▶ **EXERCISE AIM**: Output every entry below word for word, minus the images.

------------------------------------------------------------

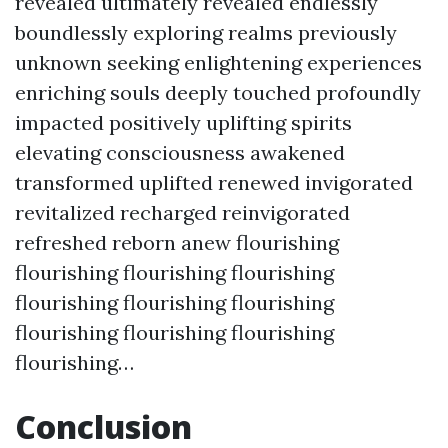
revealed ultimately revealed endlessly
boundlessly exploring realms previously
unknown seeking enlightening experiences
enriching souls deeply touched profoundly
impacted positively uplifting spirits
elevating consciousness awakened
transformed uplifted renewed invigorated
revitalized recharged reinvigorated
refreshed reborn anew flourishing
flourishing flourishing flourishing
flourishing flourishing flourishing
flourishing flourishing flourishing
flourishing…
Conclusion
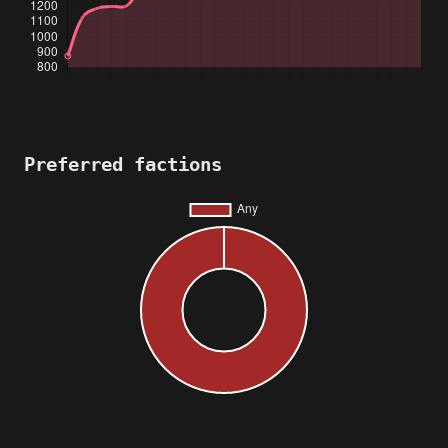
Preferred factions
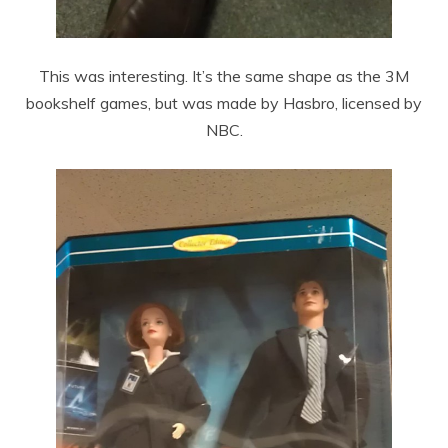
This was interesting. It’s the same shape as the 3M
bookshelf games, but was made by Hasbro, licensed by
NBC.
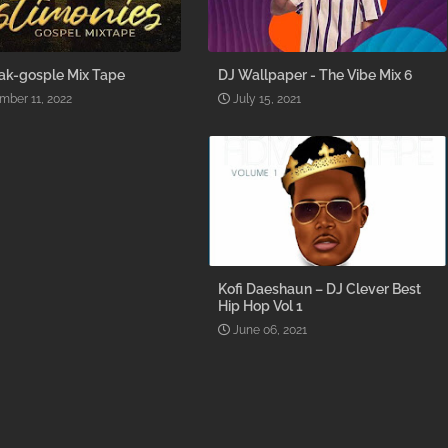
ak-gosple Mix Tape
DJ Wallpaper - The Vibe Mix 6
mber 11, 2022
July 15, 2021
Kofi Daeshaun – DJ Clever Best
Hip Hop Vol 1
June 06, 2021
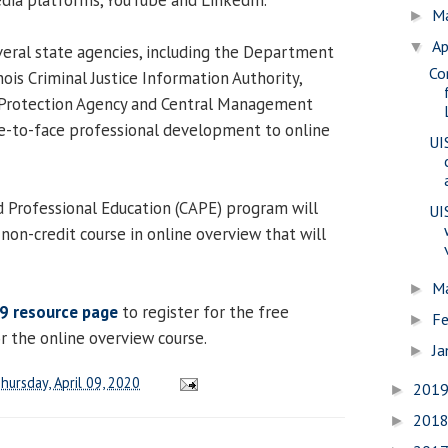
M
►
Ap
▼
everal state agencies, including the Department
Co
nois Criminal Justice Information Authority,
l Protection Agency and Central Management
ce-to-face professional development to online
UI
 Professional Education (CAPE) program will
UI
non-credit course in online overview that will
M
►
9 resource page
to register for the free
Fe
►
r the online overview course.
Ja
►
hursday, April 09, 2020
201
►
201
►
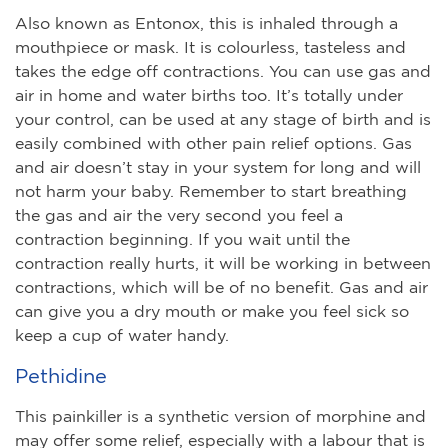
Also known as Entonox, this is inhaled through a
mouthpiece or mask. It is colourless, tasteless and
takes the edge off contractions. You can use gas and
air in home and water births too. It’s totally under
your control, can be used at any stage of birth and is
easily combined with other pain relief options. Gas
and air doesn’t stay in your system for long and will
not harm your baby. Remember to start breathing
the gas and air the very second you feel a
contraction beginning. If you wait until the
contraction really hurts, it will be working in between
contractions, which will be of no benefit. Gas and air
can give you a dry mouth or make you feel sick so
keep a cup of water handy.
Pethidine
This painkiller is a synthetic version of morphine and
may offer some relief, especially with a labour that is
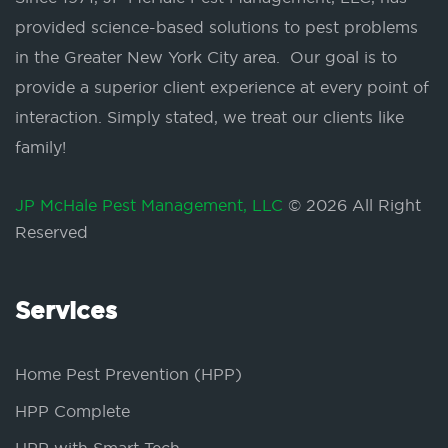
provided science-based solutions to pest problems
in the Greater New York City area. Our goal is to
provide a superior client experience at every point of
interaction. Simply stated, we treat our clients like
family!
JP McHale Pest Management, LLC
© 2026 All Right
Reserved
Services
Home Pest Prevention (HPP)
HPP Complete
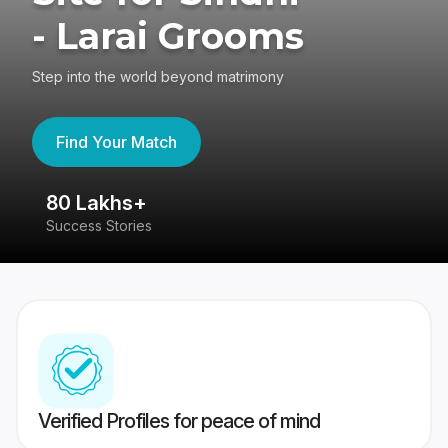
- Larai Grooms
Step into the world beyond matrimony
Find Your Match
80 Lakhs+
4
Success Stories
41
Verified Profiles for peace of mind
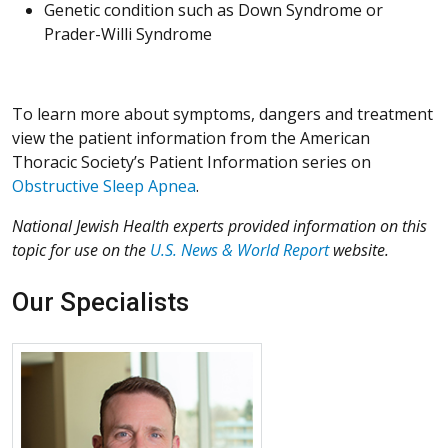
Genetic condition such as Down Syndrome or
Prader-Willi Syndrome
To learn more about symptoms, dangers and treatment
view the patient information from the American
Thoracic Society’s Patient Information series on
Obstructive Sleep Apnea
.
National Jewish Health experts provided information on this
topic for use on the
U.S. News & World Report
website.
Our Specialists
More about James Brock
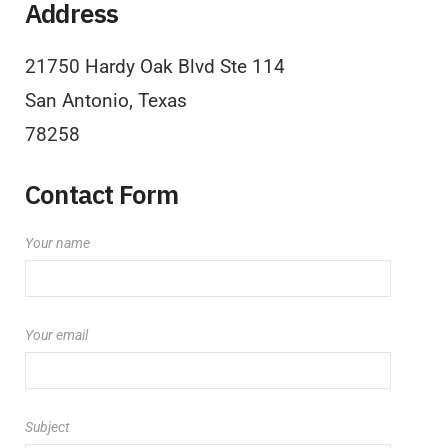
Address
21750 Hardy Oak Blvd Ste 114
San Antonio, Texas
78258
Contact Form
Your name
Your email
Subject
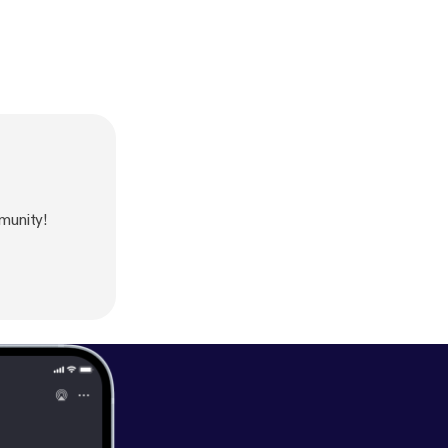
munity!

------------------------------------------------------------

▶ **SOLUTION TO THIS EXERCISE**:
revealed ultimately revealed endlessly
boundlessly exploring realms previously
unknown seeking enlightening experiences
enriching souls deeply touched profoundly
impacted positively uplifting spirits
elevating consciousness awakened
transformed uplifted renewed invigorated
revitalized recharged reinvigorated
refreshed reborn anew flourishing
flourishing flourishing flourishing
flourishing flourishing flourishing
flourishing flourishing flourishing
flourishing…
Conclusion
Preferred factions
This was interesting. It’s the same shape as the 3M
bookshelf games, but was made by Hasbro, licensed by
NBC.
ak-gosple Mix Tape
DJ Wallpaper - The Vibe Mix 6
mber 11, 2022
July 15, 2021
Kofi Daeshaun – DJ Clever Best
Hip Hop Vol 1
June 06, 2021
M
►
Ap
▼
everal state agencies, including the Department
Co
nois Criminal Justice Information Authority,
l Protection Agency and Central Management
ce-to-face professional development to online
UI
 Professional Education (CAPE) program will
UI
non-credit course in online overview that will
M
►
9 resource page
to register for the free
Fe
►
r the online overview course.
Ja
►
hursday, April 09, 2020
201
►
201
►
Also known as Entonox, this is inhaled through a
mouthpiece or mask. It is colourless, tasteless and
takes the edge off contractions. You can use gas and
air in home and water births too. It’s totally under
your control, can be used at any stage of birth and is
easily combined with other pain relief options. Gas
and air doesn’t stay in your system for long and will
not harm your baby. Remember to start breathing
the gas and air the very second you feel a
contraction beginning. If you wait until the
contraction really hurts, it will be working in between
contractions, which will be of no benefit. Gas and air
can give you a dry mouth or make you feel sick so
keep a cup of water handy.
Pethidine
This painkiller is a synthetic version of morphine and
may offer some relief, especially with a labour that is
provided science-based solutions to pest problems
in the Greater New York City area. Our goal is to
provide a superior client experience at every point of
interaction. Simply stated, we treat our clients like
family!
JP McHale Pest Management, LLC
© 2026 All Right
Reserved
Services
Home Pest Prevention (HPP)
HPP Complete
- Larai Grooms
Step into the world beyond matrimony
Find Your Match
80 Lakhs+
4
Success Stories
41
Verified Profiles for peace of mind
Genetic condition such as Down Syndrome or
Prader-Willi Syndrome
To learn more about symptoms, dangers and treatment
view the patient information from the American
Thoracic Society’s Patient Information series on
Obstructive Sleep Apnea
.
National Jewish Health experts provided information on this
topic for use on the
U.S. News & World Report
website.
Our Specialists
More about James Brock
Address
21750 Hardy Oak Blvd Ste 114
San Antonio, Texas
78258
Contact Form
Your name
Your email
Subject
munity!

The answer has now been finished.